## [Task description]
The word "частности" marks the lines to report; pull each of them from the listing.

## [Data listing]
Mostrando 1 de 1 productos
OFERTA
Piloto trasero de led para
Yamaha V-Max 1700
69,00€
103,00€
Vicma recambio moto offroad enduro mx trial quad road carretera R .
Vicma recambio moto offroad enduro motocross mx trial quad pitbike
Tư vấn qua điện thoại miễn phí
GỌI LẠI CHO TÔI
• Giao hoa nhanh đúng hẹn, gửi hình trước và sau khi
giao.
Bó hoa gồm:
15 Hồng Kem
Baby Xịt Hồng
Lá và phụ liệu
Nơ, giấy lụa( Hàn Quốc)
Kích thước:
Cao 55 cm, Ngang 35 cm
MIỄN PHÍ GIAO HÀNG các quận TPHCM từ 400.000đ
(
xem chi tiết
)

* * *

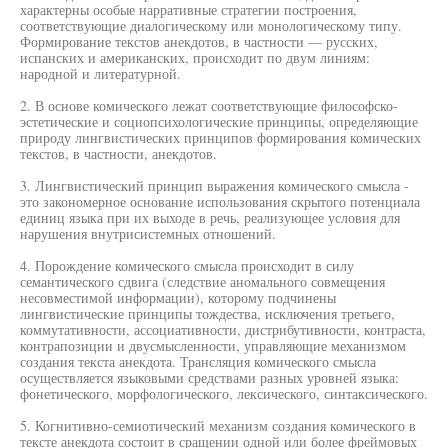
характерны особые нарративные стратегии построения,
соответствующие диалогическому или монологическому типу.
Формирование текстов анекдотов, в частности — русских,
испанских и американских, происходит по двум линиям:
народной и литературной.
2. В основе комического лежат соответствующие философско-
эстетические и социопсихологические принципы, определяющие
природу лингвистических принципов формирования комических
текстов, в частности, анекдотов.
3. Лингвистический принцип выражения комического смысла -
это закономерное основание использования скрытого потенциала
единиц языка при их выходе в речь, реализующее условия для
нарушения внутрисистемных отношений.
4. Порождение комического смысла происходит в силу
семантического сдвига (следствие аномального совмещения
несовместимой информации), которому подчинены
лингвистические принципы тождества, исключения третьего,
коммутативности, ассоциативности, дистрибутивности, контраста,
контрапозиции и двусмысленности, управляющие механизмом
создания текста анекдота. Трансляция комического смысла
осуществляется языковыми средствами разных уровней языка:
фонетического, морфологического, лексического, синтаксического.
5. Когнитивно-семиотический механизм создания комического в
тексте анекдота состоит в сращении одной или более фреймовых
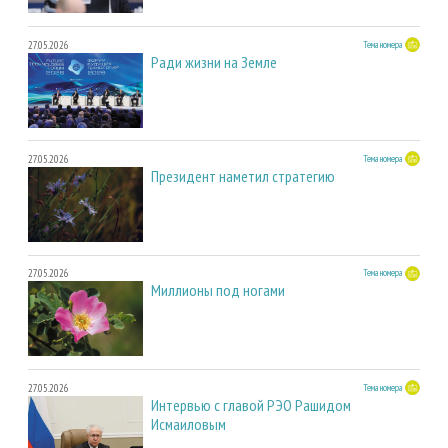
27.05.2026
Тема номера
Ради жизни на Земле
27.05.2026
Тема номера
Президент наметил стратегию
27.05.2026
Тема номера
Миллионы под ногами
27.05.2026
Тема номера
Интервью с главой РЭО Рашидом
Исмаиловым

## [Written reply]
Формирование текстов анекдотов, в частности — русских,
текстов, в частности, анекдотов.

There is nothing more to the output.